Quando si parla di SaldaPress non si può non pensare a The Walking Dead. La casa editrice ha infatti portato in Italia, con grande successo, l’opera che ha reso celebre Robert Kirkman, ben prima che la serie tv rendesse tutto ciò famoso per il grande pubblico.
In realtà The Walking Dead rappresenta solo la punta dell’iceberg, mentre il tema dell’apocalisse zombie ha invaso ogni area del mondo dell’intrattenimento, basti pensare a World War Z al cinema, The Last Of Us su console, e altre serie televisive, tra cui spicca Z Nation.

SaldaPress ha così deciso di ampliare il proprio catalogo, proponendo la miniserie a fumetti omonima, che fa da prequel e spin-off rispetto all’opera madre.

Oceano di Sangue

L’incipit è dei più classici: è passato dal tempo dall’inizio dell’apocalisse zombie, e l’umanità è ormai al limite. I pochi che sono sopravvissuti al contagio vivono costantemente nella paura e nelle fame, non più predatori, ma prede. Si è nel pieno di quella che viene chiamata Estate Nera, fatta di carestia e morte. In questa circostanza il lettore incontra uno dei personaggi principali della serie tv, Charles Garnett, ufficiale della Guardia Nazionale degli Stati Uniti, impegnato nel tenere al sicuro un rifugio per alcuni sopravvissuti. Eppure la pace è un obiettivo sempre più lontano: alla minaccia esterna dei non-morti si va sommando la minaccia interna, dettata dalla fame e dalle possibili rivolte.

Nella disperata ricerca di cibo, Garnett decide di inviare alcuni dei suoi uomini migliori alla ricerca del Soylent-Z, un composto liofilizzato sviluppato mentre della fine del mondo, con cui poter sfamare per un lungo periodo l’intero campo profughi.

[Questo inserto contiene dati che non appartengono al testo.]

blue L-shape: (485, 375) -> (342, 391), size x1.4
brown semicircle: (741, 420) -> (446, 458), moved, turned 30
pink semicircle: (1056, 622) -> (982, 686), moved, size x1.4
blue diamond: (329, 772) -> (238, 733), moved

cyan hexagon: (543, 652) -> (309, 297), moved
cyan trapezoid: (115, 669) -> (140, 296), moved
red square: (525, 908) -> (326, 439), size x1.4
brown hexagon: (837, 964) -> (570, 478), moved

La missione si rivelerà ben più difficile del previsto, portando gli uomini di Garnett a confrontarsi con altri gruppi di esseri umani, in cui la crudeltà e la leggere del più forte hanno ormai sostituito la civiltà. Un racconto crudo, denso di sangue e sofferenza, in cui il lettore viene coinvolto nella visione di ciò che resta del genere umano.

Umanità (?)

Il racconto risulta indipendente dalla produzione originale, rivelando il suo collegamento semplicemente nel personaggio di Garnett, mostrando ciò che è avvenuto prima degli eventi della serie tv. Ciò è totalmente positivo, poiché rende possibile la lettura a chiunque, anche ai semplici appassionati di letture a tema zombie, senza l’obbligo di essersi dedicati al serial televisivo.

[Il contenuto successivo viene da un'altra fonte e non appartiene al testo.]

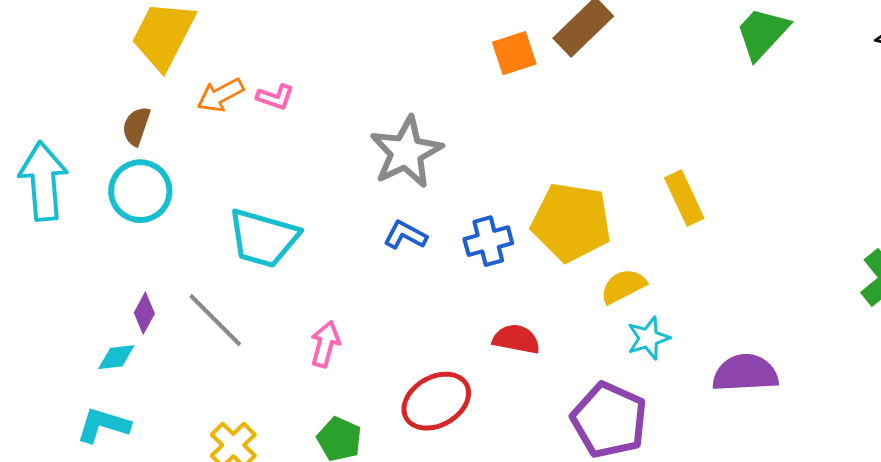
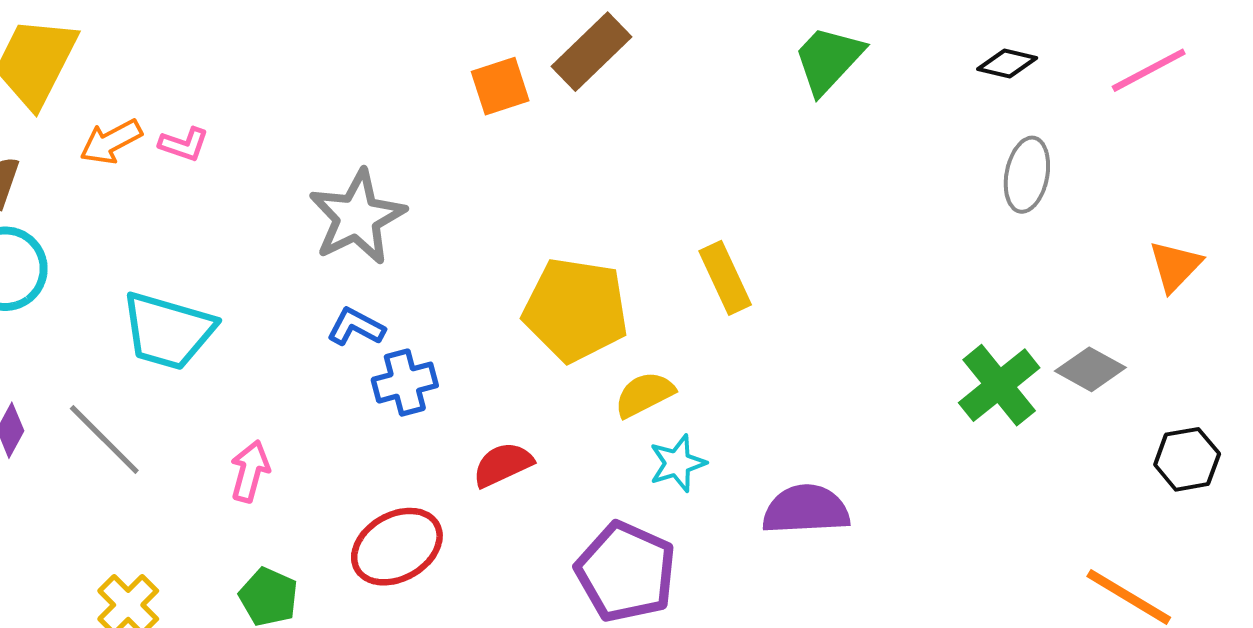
blue cross: (488, 241) -> (405, 383), moved
red semicircle: (516, 339) -> (503, 465), turned -36

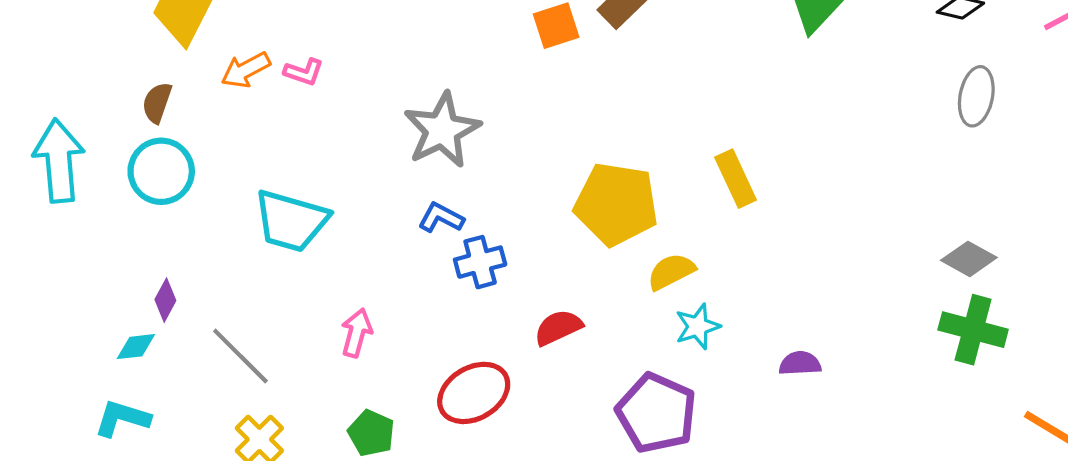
gray diamond: (1090, 369) -> (969, 259), moved
green cross: (999, 385) -> (973, 330), moved, turned -36
gray line: (104, 439) -> (240, 356), moved
purple semicircle: (806, 510) -> (800, 363), size x0.6

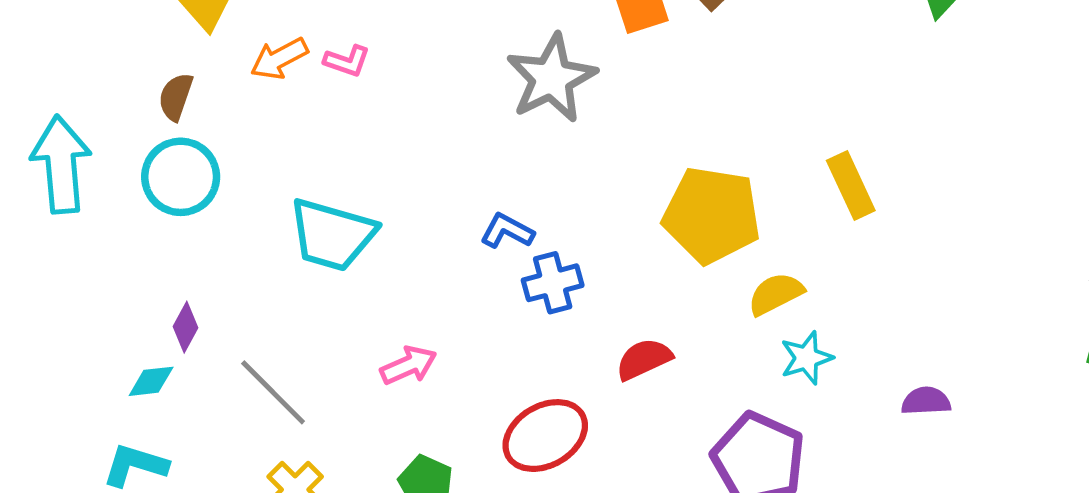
gray star: (442, 130) -> (551, 78), moved
pink arrow: (357, 333) -> (409, 365), turned 51

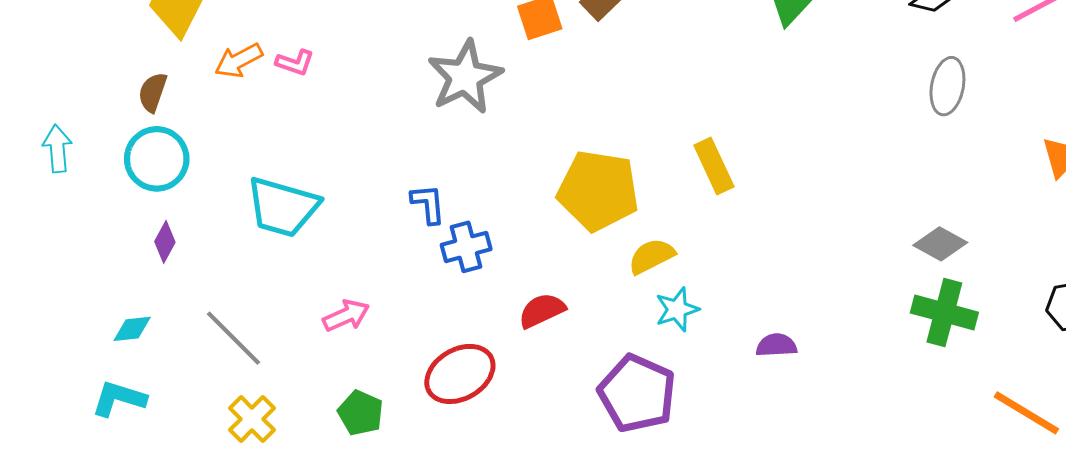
cyan arrow: (61, 164) -> (57, 149), size x0.6
blue L-shape: (507, 231) -> (428, 204), turned 57
purple diamond: (186, 327) -> (165, 242), moved

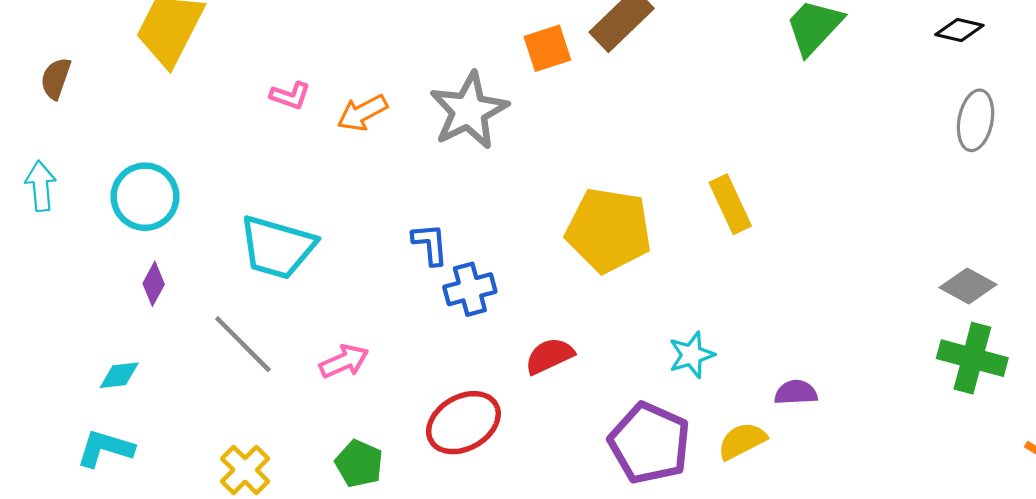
orange arrow: (239, 61) -> (362, 113), moved
brown semicircle: (153, 92) -> (56, 78), moved
yellow semicircle: (651, 256) -> (742, 441), moved
gray line: (234, 338) -> (243, 344), moved

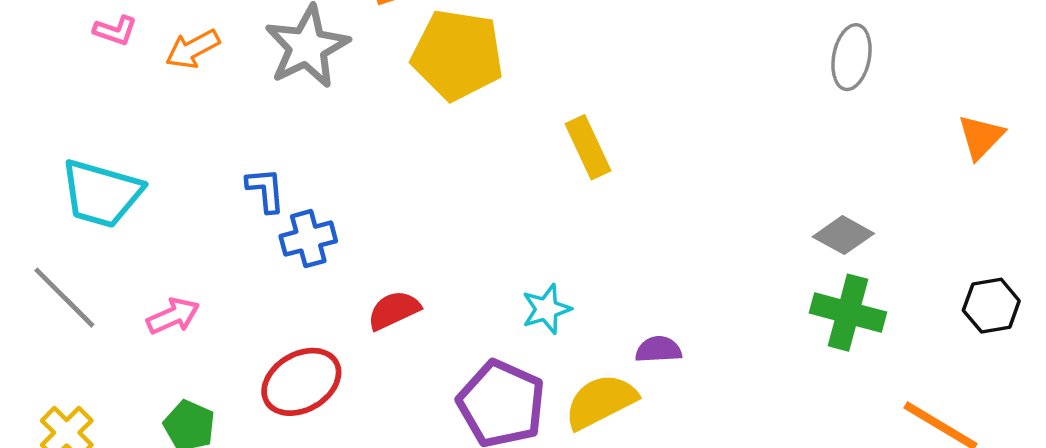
yellow pentagon: (609, 230) -> (457, 55), moved
yellow semicircle: (742, 441) -> (601, 402), size x1.4

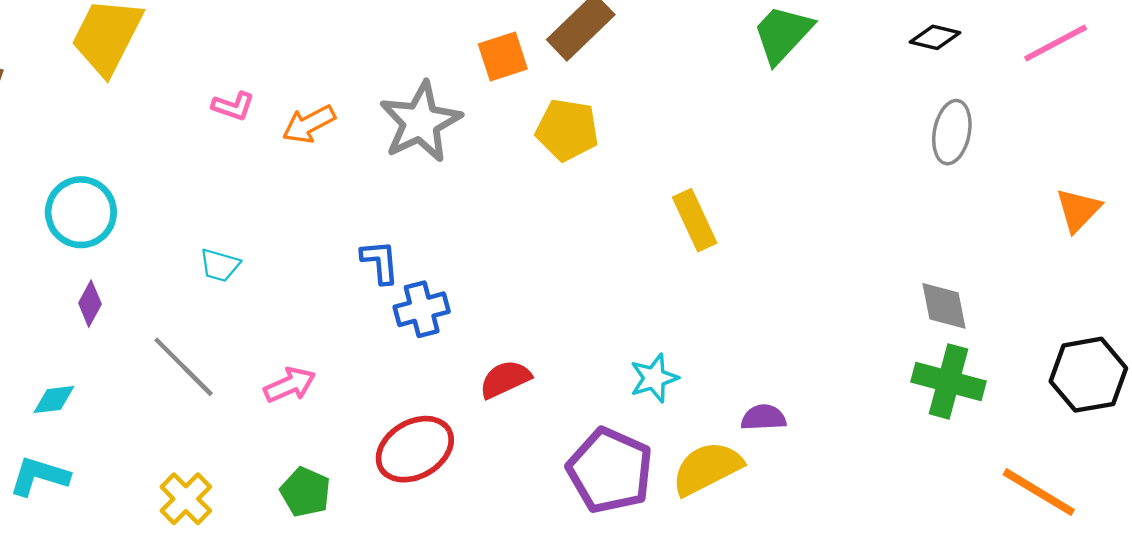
yellow pentagon: (457, 55) -> (567, 130), size x0.7
cyan trapezoid: (101, 193) -> (220, 265), size x0.5
gray diamond: (843, 235) -> (944, 306), turned 50
black hexagon: (991, 306) -> (1088, 375), size x1.4

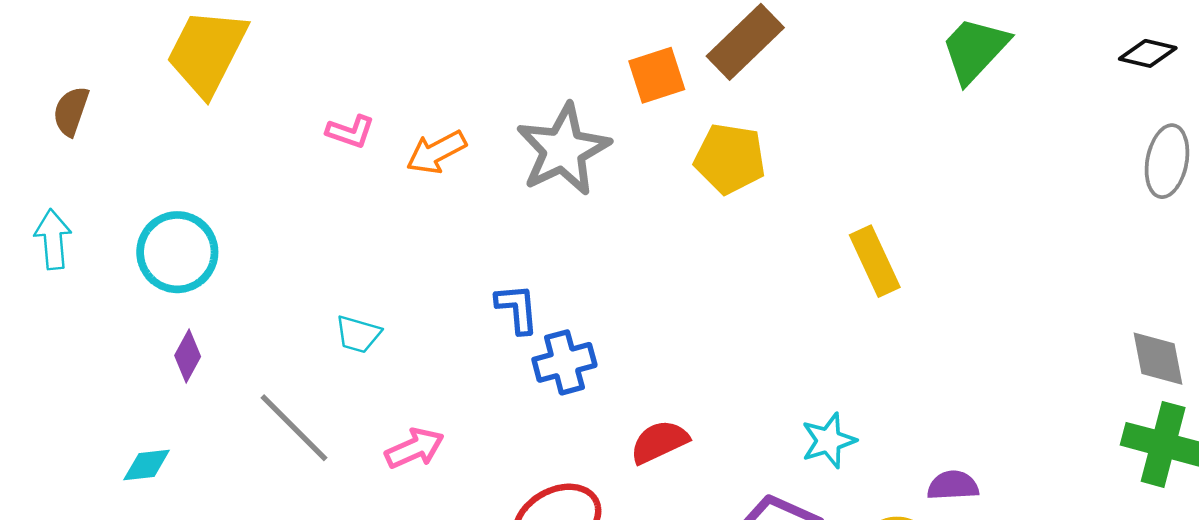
cyan trapezoid: (220, 265) -> (358, 334), moved

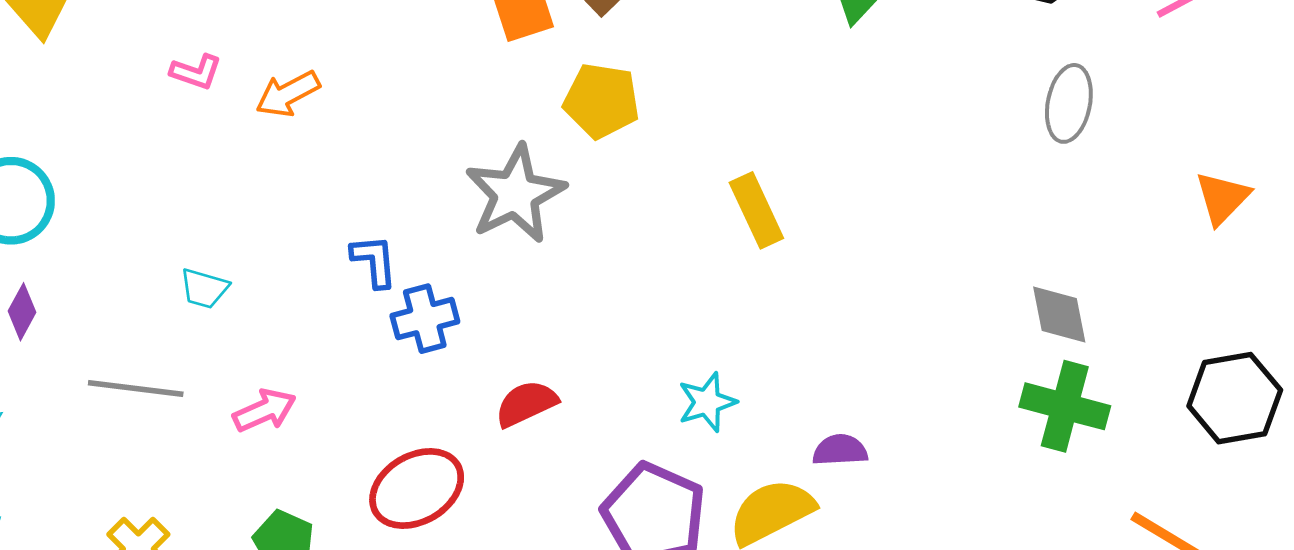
gray star: (563, 150) -> (515, 194), moved
gray line: (294, 428) -> (136, 388), turned -38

La sceneggiatura è realizzata da Fred Van Lente, autori di fumetti tutt’altro che nuovo a questo genere: è infatti tra gli autori di alcuni capitoli della saga Marvel Zombies, serie della Casa delle Idee che ha cavalcato l’onda del fenomeno legati ai non-morti. L’esperienza si nota, in un racconto che riesce ad allontanarsi dai cliché più classici, cercando di trovare nuove vie per raccontare il nuovo mondo in cui l’umanità ha abbandonato se stessa. La struttura stessa di una miniserie consente di lasciare il lettore con la stessa identica sensazione dei protagonisti: uno smarrimento, senza alcuna certezza di ciò che accadrà da quel momento in poi.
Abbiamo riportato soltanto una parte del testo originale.